Expert help is at hand
There is little doubt that the demand for composite materials and the associated production machinery is growing; a fact that can be confirmed by the UK’s National Composites Network, which is seeing an increasing number of enquiries from automotive engineers seeking advice about composites. Launched in 2004, NCN was the first knowledge transfer network established by the Technology Strategy Board and forms part of the broader Materials KTN. The NCN offers four stages of help and advice. The first port of call is the national helpdesk, where answers to straightforward questions are answered. The next is expert consultation, and typically entails a telephone conversation with an industry expert in the required field. Stage three is a technology audit, where an expert will normally spend a day on site, assessing the problems and challenges and drawing up a report proposing a feasibility study.
“The fourth stage is more involved, whereby a certain amount of accountability must be demonstrated,” explains Ajay Kapadia, programme director at NCN, based near Cambridge, UK. “For instance, the benefiting firm has to agree, in principle, to the intended outcomes stated in the proposal. That is, if the actions are implemented, which could for instance involve technology transfer, supply chain development or training programmes, that they will lead to the creation of a certain number of new jobs, increase turnover by a certain percentage or improve export figures – that kind of thing. In effect, it represents a ‘payment in kind’ from the beneficiary firm.

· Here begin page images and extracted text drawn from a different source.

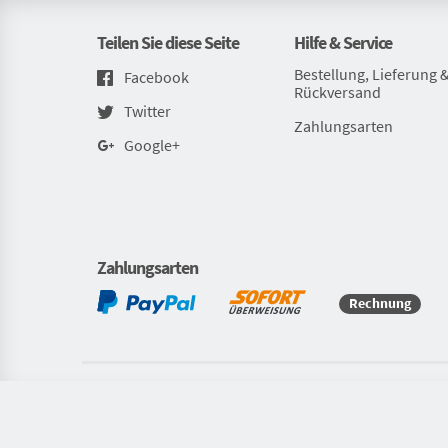
Teilen Sie diese Seite
Hilfe & Service
Bestellung, Lieferung 
Facebook
Rückversand
Twitter
Zahlungsarten
Google+
Zahlungsarten
Rechnung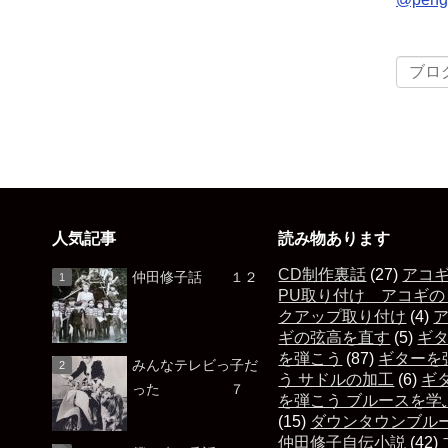
人気記事
読み物あります
CD制作裏話
(27)
アコ
仲田修子話 １２
PU取り付け アコギの
クアップ取り付け
(4)
ギの弦高を直す
(5)
ギ
を弾こう
(87)
ギターを
みんなテレビっ子だ
う サドルの加工
(6)
ギ
った ７
を弾こう ブルースを学
(15)
ダウンタウンブル
仲田修子自伝小説
(42)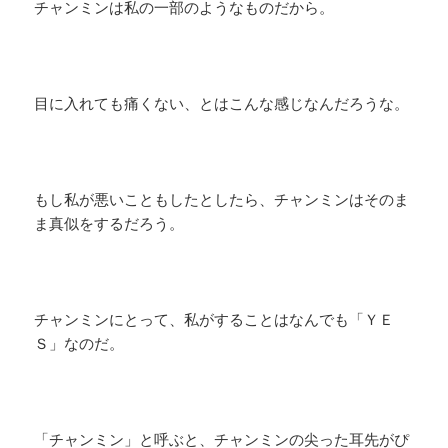
チャンミンは私の一部のようなものだから。
目に入れても痛くない、とはこんな感じなんだろうな。
もし私が悪いこともしたとしたら、チャンミンはそのま
ま真似をするだろう。
チャンミンにとって、私がすることはなんでも「ＹＥ
Ｓ」なのだ。
「チャンミン」と呼ぶと、チャンミンの尖った耳先がぴ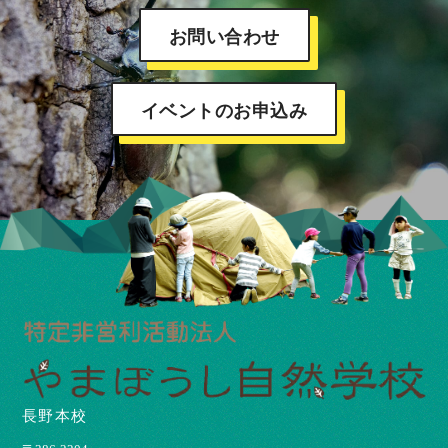
お問い合わせ
イベントのお申込み
長野本校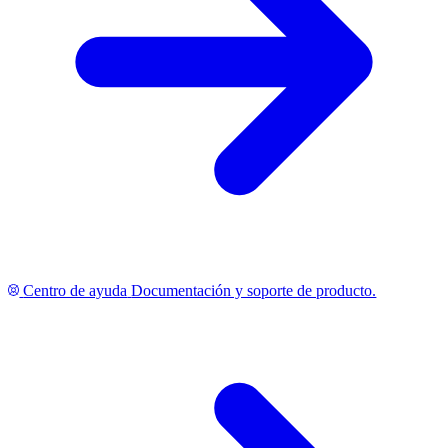
Centro de ayuda
Documentación y soporte de producto.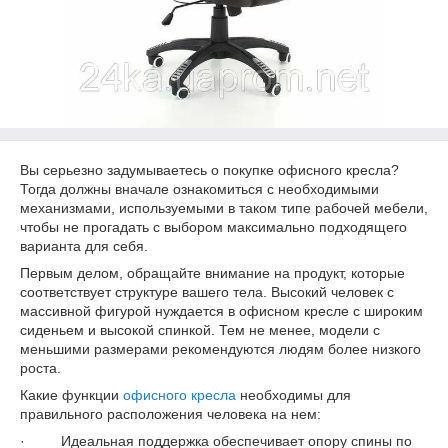
Вы серьезно задумываетесь о покупке офисного кресла?
Тогда должны вначале ознакомиться с необходимыми
механизмами, используемыми в таком типе рабочей мебели,
чтобы не прогадать с выбором максимально подходящего
варианта для себя.
Первым делом, обращайте внимание на продукт, которые
соответствует структуре вашего тела. Высокий человек с
массивной фигурой нуждается в офисном кресле с широким
сиденьем и высокой спинкой. Тем не менее, модели с
меньшими размерами рекомендуются людям более низкого
роста.
Какие функции
офисного кресла
необходимы для
правильного расположения человека на нем:
· Идеальная поддержка обеспечивает опору спины по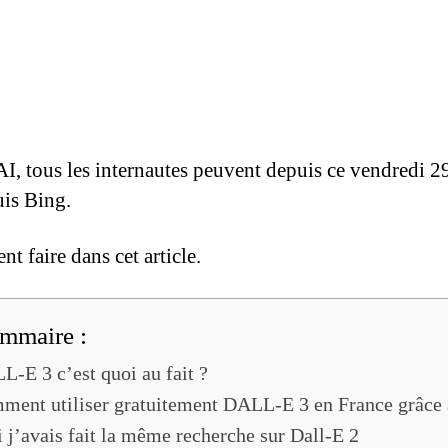
AI, tous les internautes peuvent depuis ce vendredi 2
uis Bing.
faire dans cet article.
mmaire :
-E 3 c’est quoi au fait ?
ment utiliser gratuitement DALL-E 3 en France grâce 
i j’avais fait la même recherche sur Dall-E 2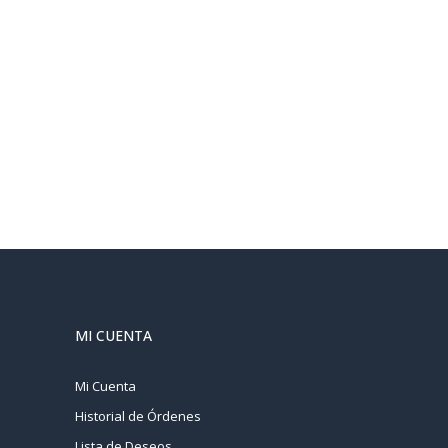
MI CUENTA
Mi Cuenta
Historial de Órdenes
Lista de Deseos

“The feasibility study stage requires an expert to be present on site for a number of days,” he continues. “A review is conducted two years later to see if the targets have been met, the results of which are fed back to central government so they can see what return is being achieved on their investment,” he explains. “The majority of automotive engineers who call need help with design and/or production-related issues, although tooling and testing are other common areas of enquiry,” Kapadia adds.
It seems that widescale use of composites has been just over the horizon going on 10 years now. Yet the realisation of their potential has been slow, primarily because of cost. The composites industry is making strides, however, in developing materials and processes that make highly functional parts at a more reasonable cost. This trend is significant for automotive manufacturing engineers who increasingly will find themselves machining materials that contain little or no metal at all.